WEST KENNEBUNK, Maine — Goats are cute, goats are cuddly, goats are having a moment. But did you know goats also are expert landscapers?
Heather Lombard does. The southern Maine goat herder is launching a brush-clearing business next month called Scapegoats to help residents, municipalities and farmers tidy up fields, parks and yards in an eco-friendly fashion — all by goat power.
“The goats will go in and clear out all the invasive plants, including poison ivy and poison oak,” the 36-year-old said as her Nigerian dwarfs, Alpines and Oberhasli chomped on pine branches in her West Kennebunk backyard. “They will trample down all of the woody parts.
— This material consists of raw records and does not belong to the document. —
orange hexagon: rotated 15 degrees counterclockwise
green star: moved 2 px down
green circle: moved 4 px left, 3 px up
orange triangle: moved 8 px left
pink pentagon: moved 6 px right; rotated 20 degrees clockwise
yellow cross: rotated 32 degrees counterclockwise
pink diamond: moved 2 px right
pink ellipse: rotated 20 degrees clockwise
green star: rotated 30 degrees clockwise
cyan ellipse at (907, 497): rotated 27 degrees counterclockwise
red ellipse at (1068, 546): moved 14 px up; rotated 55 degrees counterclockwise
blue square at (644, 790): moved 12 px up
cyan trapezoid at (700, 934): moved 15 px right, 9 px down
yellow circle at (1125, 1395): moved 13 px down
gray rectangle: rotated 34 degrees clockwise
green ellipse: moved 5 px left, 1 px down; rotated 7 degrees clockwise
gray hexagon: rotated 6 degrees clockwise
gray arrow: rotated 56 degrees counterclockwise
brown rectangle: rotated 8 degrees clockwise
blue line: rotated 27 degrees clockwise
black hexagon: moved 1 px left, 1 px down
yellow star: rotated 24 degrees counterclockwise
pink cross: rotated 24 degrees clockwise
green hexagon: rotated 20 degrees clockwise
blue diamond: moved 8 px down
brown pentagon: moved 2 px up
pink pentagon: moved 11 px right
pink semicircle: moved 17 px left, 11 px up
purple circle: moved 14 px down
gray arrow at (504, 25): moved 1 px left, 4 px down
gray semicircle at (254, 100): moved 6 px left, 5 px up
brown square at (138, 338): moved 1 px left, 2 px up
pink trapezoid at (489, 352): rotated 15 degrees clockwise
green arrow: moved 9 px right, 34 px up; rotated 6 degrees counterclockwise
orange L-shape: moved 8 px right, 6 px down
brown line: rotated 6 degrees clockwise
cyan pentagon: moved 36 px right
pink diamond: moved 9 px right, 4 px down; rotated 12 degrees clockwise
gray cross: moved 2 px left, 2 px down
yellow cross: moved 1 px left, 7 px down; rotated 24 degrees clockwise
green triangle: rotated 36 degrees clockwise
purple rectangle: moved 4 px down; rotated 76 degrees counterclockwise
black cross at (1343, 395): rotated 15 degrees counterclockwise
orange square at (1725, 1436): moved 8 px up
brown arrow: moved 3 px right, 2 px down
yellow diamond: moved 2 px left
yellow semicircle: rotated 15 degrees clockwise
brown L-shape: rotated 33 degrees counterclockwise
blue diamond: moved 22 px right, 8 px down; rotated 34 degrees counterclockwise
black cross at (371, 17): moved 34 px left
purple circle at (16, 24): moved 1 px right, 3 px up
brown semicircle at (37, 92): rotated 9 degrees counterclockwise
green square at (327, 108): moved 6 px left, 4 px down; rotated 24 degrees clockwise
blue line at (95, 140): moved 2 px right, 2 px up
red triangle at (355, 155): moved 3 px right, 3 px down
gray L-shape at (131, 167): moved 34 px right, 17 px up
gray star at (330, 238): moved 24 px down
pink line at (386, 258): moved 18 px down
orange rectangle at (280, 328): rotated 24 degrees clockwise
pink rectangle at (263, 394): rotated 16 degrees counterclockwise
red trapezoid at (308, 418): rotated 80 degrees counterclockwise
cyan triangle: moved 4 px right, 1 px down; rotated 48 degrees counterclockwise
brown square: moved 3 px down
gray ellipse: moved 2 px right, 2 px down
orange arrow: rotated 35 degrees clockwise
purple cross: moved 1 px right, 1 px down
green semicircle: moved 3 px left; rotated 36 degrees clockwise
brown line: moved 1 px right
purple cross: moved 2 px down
It won’t clear everything because they don’t go in with their rakes and lawnmowers to get it pristine, but they will clean it down enough that you can go in with your clippers after.”
Popular in Massachusetts and on the West Coast, goatscaping is new for Maine. It seems like a natural fit. Instead of hiring a noisy John Deere-riding crew, a team of friendly goats go to town on your property for a week. There are “no herbicides, no gas or chemicals,” said Lombard, who runs the startup with her boyfriend, mushroom forager Chris Moulton.
Goats, which are rivaling cats on social media right now as the “it” animal, are yours for a week. But don’t expect fast results.
You’ve heard of slow food and slow money? This is slow mow. “They cover a quarter to one-third of an acre in a week,” Lombard said.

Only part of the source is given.